Eventually it hit me that Ritalin was causing all my anxiety and I was well aware it was making me manic and cycling through 3-5 moods a day. It was normal for me to hallucinate and have the occasional seizure. I knew I had to stop taking it but I was dependent on it to do the basic of chores and I was addicted to the mania. It took several attempts to quit it; several extreme manic episodes where I broke up friendships and embarrassed myself in front of musicians I admired and a few near brushes with death to make me give it up for good.

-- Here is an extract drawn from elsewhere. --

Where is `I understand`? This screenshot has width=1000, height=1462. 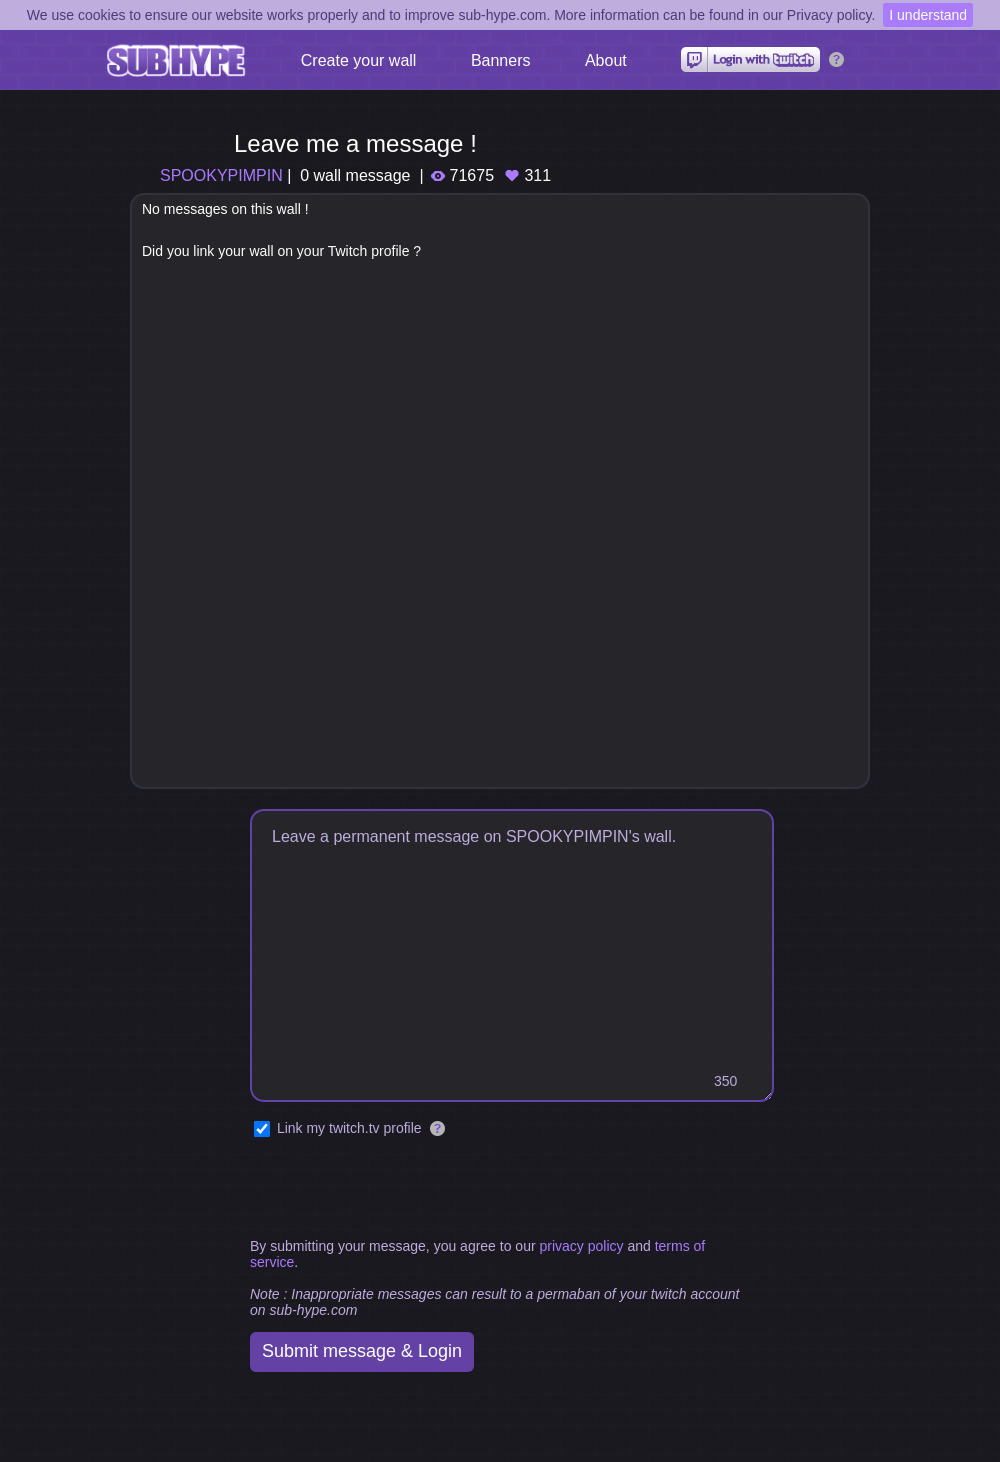 I understand is located at coordinates (928, 15).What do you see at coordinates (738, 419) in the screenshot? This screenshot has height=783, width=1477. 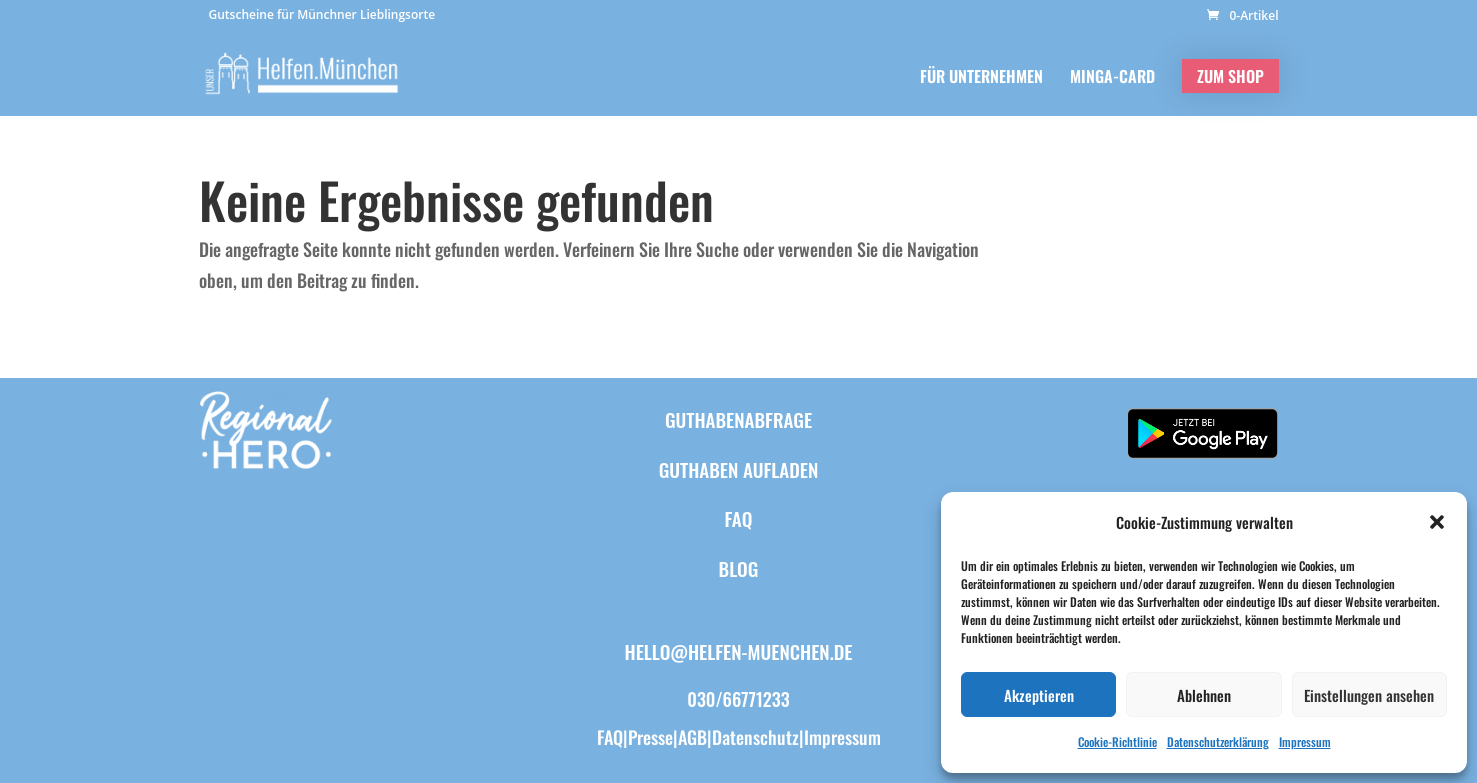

The last time I saw my psychiatrist he seemed unconvinced that Ritalin had caused me to become bipolar and he thought these moods would disappear once I stopped Ritalin. It’s almost been three months and I still have the occasional manic episode and my depressions are longer and more severe than before. I’ve returned to my band photography and have now committed myself to deal with these symptoms, although it is hard. I’ve finally admitted to myself that I can’t avoid taking medication anymore but it’s made even more difficult – when the mania hits I no longer want treatment – when my doctor refuses to prescribe me medication at all. I still have fear for my own safety and have PTSD flashbacks too. And when I go through PMDD it makes my mood issues even worse. I become paranoid, delusional and on the verge of committing suicide again and often self-medicate with alcohol, making my moods more extreme and shorter than usual.
I have another appointment with my psychiatrist in a couple of days where I will make clear my demands: I want a thorough assessment so he can find out what is really going on with me. I don’t care if it doesn’t end up being bipolar but as long as I get the right treatment and begin to recover it will be enough for me. If not I’ll have to find myself another doctor which fills me with panic because of my fear and resistance to change. That in itself is another form of mental illness.